Here are 6 types of mutual funds which give you the option to invest your money across various assets like equity, debt and gold:

  1. Equity Funds: Investments that you make in equity or stocks are called equity shares or equity funds. However, you should invest in equity funds only if you are willing to take a risk and can afford to invest a big amount for a long period. The types of equity funds that you can invest in are –
    • Diversified Funds: As the name suggests, these funds are spread across different companies regardless of the size or the sector and are meant for investors who do not want to invest a large amount in any one asset. These companies include large-caps, mid-caps as well as small caps.
    • Sector Funds: Sector funds means making an investment in any one commodity, instead of spreading out funds in various assets. The returns you receive in this kind of an investment is usually higher, but it is riskier compared to diversified funds. You will have to keep a constant tab on the mutual fund performance and exit at a particular time, so as to avoid loss.
    • Index Funds: These funds consist of an investment portfolio constructed to match or track market index components. An index fund offers broad market exposure, and involves low operating expenses and low portfolio turnover.

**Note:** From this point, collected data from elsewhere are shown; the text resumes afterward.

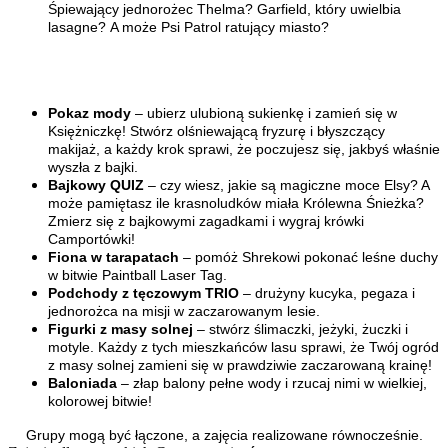
Śpiewający jednorożec Thelma? Garfield, który uwielbia
lasagne? A może Psi Patrol ratujący miasto?
Pokaz mody
– ubierz ulubioną sukienkę i zamień się w
Księżniczkę! Stwórz olśniewającą fryzurę i błyszczący
makijaż, a każdy krok sprawi, że poczujesz się, jakbyś właśnie
wyszła z bajki.
Bajkowy QUIZ
– czy wiesz, jakie są magiczne moce Elsy? A
może pamiętasz ile krasnoludków miała Królewna Śnieżka?
Zmierz się z bajkowymi zagadkami i wygraj krówki
Camportówki!
Fiona w tarapatach
– pomóż Shrekowi pokonać leśne duchy
w bitwie Paintball Laser Tag.
Podchody z tęczowym TRIO
– drużyny kucyka, pegaza i
jednorożca na misji w zaczarowanym lesie.
Figurki z masy solnej
– stwórz ślimaczki, jeżyki, żuczki i
motyle. Każdy z tych mieszkańców lasu sprawi, że Twój ogród
z masy solnej zamieni się w prawdziwie zaczarowaną krainę!
Baloniada
– złap balony pełne wody i rzucaj nimi w wielkiej,
kolorowej bitwie!
Grupy mogą być łączone, a zajęcia realizowane równocześnie.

  1. Debt Fund or Fixed Income Funds: If you are seeking a regular and steady income you can choose to invest in these types of mutual funds in India, as they let you earn a good amount of money. But you need to keep your money invested for at least 1-3 years. If the money is invested for three years or more, there will hardly be any tax deductions from your taxable income or the earned money. However, if the money is withdrawn before, a significant amount of tax will be charged on your gains and profits. 

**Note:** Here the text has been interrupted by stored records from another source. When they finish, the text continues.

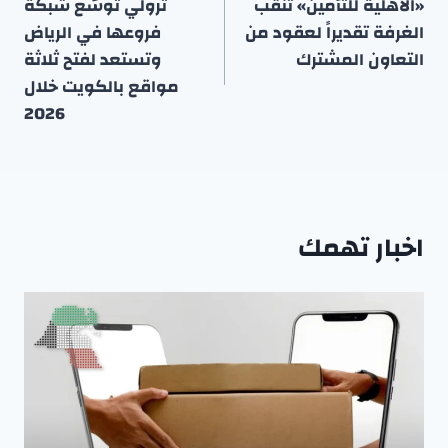
المقالات
«الأهلية للتأمين» تُنقّب
ترولي توسّع شبكة
الغرفة تقديراً لعقود من
فروعها في الرياض
التعاون المشترك
وتستعد لفتح ثلاثة
مواقع بالكويت خلال
2026
اخبار تهمك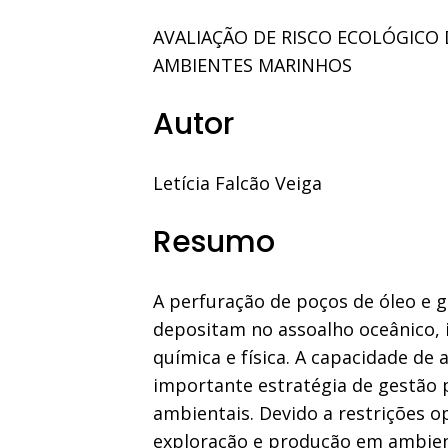
AVALIAÇÃO DE RISCO ECOLÓGICO 
AMBIENTES MARINHOS
Autor
Letícia Falcão Veiga
Resumo
A perfuração de poços de óleo e 
depositam no assoalho oceânico, 
química e física. A capacidade de
importante estratégia de gestão 
ambientais. Devido a restrições o
exploração e produção em ambient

  1. Liquid Funds or Money Market Funds: Liquid Funds are debt mutual funds that invest your money in short-term market instruments holding the least amount of risk. These instruments can include treasury bills, government securities and call money.  Your investment could be for as short as a day.
  1. Gilt Funds: These are funds invested in government and central securities, and which, as a result, protect investors from credit risk. So if you want to invest in mutual funds but are averse to risk, this type of mutual fund is suitable for you.
  1. Balanced Funds: These funds are invested in both risky shares as well as those that are relatively safe, and can grow your wealth and provide regular income too. If you are a moderate risk-taking investor who is willing to make medium to long-term risks, you can opt for balanced mutual funds.

 

With mutual fund investments, you can spread your money out in small amounts over a lot of different investments. This way, you won’t have too much money invested in any one thing. When you have investments in different companies, a loss on any one investment will not affect the rest of your money and thus, you can continue to reap the benefits of the other investments.